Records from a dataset
^^^^^^^^

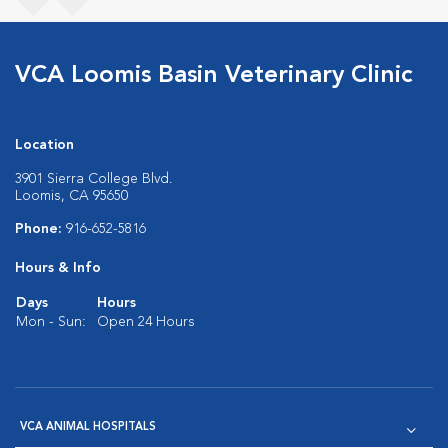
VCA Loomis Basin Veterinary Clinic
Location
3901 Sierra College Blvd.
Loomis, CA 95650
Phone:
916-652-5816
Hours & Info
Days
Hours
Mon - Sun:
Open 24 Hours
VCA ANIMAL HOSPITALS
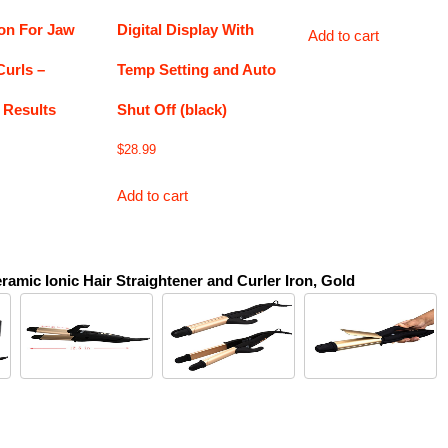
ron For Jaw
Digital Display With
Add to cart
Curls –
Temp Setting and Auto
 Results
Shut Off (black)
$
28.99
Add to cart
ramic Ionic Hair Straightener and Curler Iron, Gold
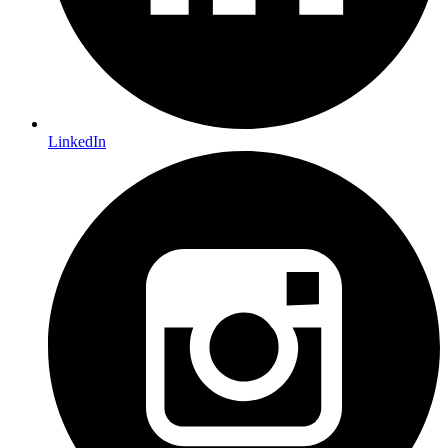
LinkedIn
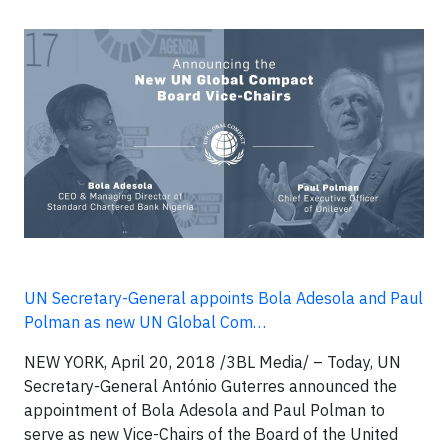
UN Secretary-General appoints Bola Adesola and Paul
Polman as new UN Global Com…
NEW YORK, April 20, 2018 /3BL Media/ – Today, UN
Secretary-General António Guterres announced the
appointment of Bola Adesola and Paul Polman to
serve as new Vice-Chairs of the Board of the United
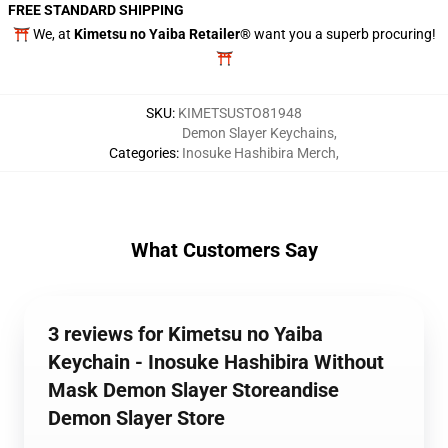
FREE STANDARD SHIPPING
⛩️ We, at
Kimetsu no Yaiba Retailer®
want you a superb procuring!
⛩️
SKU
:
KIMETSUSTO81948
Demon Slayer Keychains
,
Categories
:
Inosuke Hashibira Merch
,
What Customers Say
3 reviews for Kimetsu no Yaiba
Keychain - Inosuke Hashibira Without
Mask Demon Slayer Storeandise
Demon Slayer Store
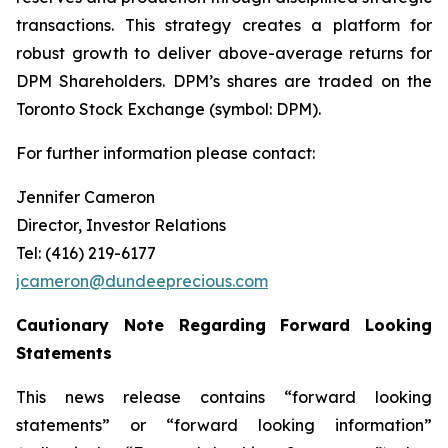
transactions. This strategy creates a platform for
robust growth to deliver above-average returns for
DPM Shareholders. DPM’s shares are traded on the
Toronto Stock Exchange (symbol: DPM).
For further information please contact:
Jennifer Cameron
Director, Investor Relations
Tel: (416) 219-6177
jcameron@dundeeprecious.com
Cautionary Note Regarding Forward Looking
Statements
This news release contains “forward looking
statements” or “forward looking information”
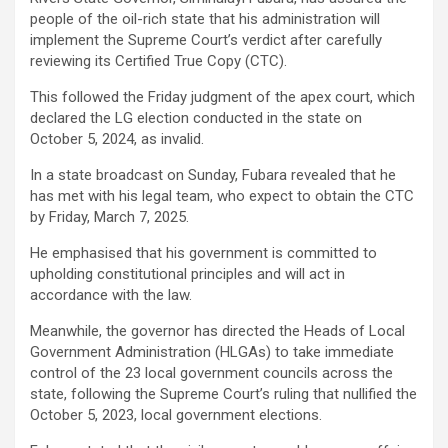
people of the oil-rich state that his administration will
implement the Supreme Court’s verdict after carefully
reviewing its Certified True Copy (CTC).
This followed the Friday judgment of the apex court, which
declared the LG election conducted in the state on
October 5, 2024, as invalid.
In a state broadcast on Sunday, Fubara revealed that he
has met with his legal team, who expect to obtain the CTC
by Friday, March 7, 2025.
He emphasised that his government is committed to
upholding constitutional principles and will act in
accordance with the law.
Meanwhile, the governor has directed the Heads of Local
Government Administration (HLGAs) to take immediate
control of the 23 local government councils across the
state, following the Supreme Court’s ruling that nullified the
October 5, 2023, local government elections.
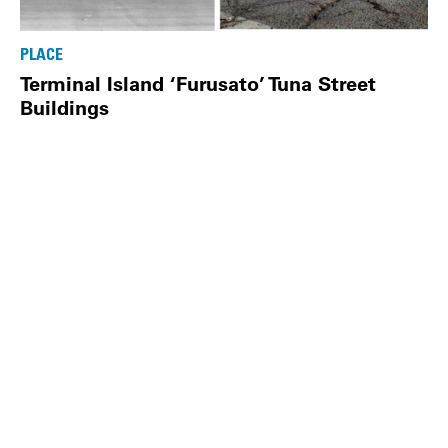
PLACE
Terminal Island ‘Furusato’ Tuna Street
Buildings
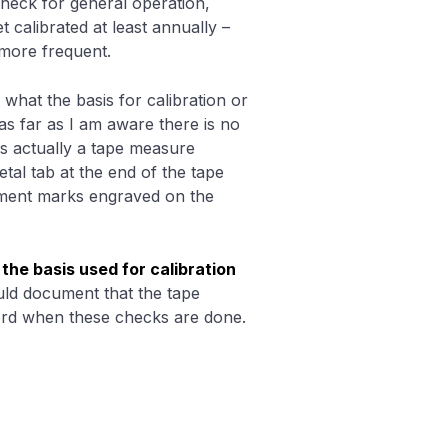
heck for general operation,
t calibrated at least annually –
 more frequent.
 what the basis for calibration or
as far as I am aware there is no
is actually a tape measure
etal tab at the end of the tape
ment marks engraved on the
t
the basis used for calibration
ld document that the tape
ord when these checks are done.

^^^^^^^^

## What is required
Out of the records above, return only the lines from the one with "state, following the" through the one with "as far as I am aware there is no", exactly, and none of the pictures.

## Answer to this exercise
state, following the Supreme Court’s ruling that nullified the
October 5, 2023, local government elections.
PLACE
Terminal Island ‘Furusato’ Tuna Street
Buildings
heck for general operation,
t calibrated at least annually –
 more frequent.
 what the basis for calibration or
as far as I am aware there is no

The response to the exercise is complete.